### WHAT THIS TASK INVOLVES
Please print exactly the lines running from the one that contains "SECURITY uitrusting" to the end of the data, with both lines included.

### RECORDS FOR THIS TASK
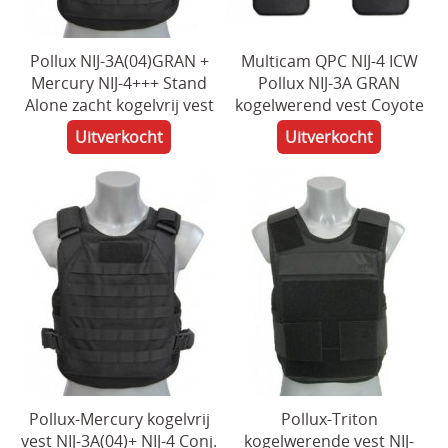
Sjaals en col
Herroeping
Pollux NIJ-3A(04)GRAN +
Multicam QPC NIJ-4 ICW
SECURITY uitrusting
Mercury NIJ-4+++ Stand
Pollux NIJ-3A GRAN
Alone zacht kogelvrij vest
kogelwerend vest Coyote
MILITAIRE uitrusting
Uitverkocht
Uitverkocht
Modulaire accessoires
NOODPAKKET BELGIE
Survival & Defense Prepping
Survival shop belgie
CRISIS survival shop
Boogschieten
Jachtkledij
Pollux-Mercury kogelvrij
Pollux-Triton
Persoonlijke bescherming Afrika reizen
vest NIJ-3A(04)+ NIJ-4 Conj.
kogelwerende vest NIJ-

### ANSWER FOR THIS EXERCISE
SECURITY uitrusting
Mercury NIJ-4+++ Stand
Pollux NIJ-3A GRAN
Alone zacht kogelvrij vest
kogelwerend vest Coyote
MILITAIRE uitrusting
Uitverkocht
Uitverkocht
Modulaire accessoires
NOODPAKKET BELGIE
Survival & Defense Prepping
Survival shop belgie
CRISIS survival shop
Boogschieten
Jachtkledij
Pollux-Mercury kogelvrij
Pollux-Triton
Persoonlijke bescherming Afrika reizen
vest NIJ-3A(04)+ NIJ-4 Conj.
kogelwerende vest NIJ-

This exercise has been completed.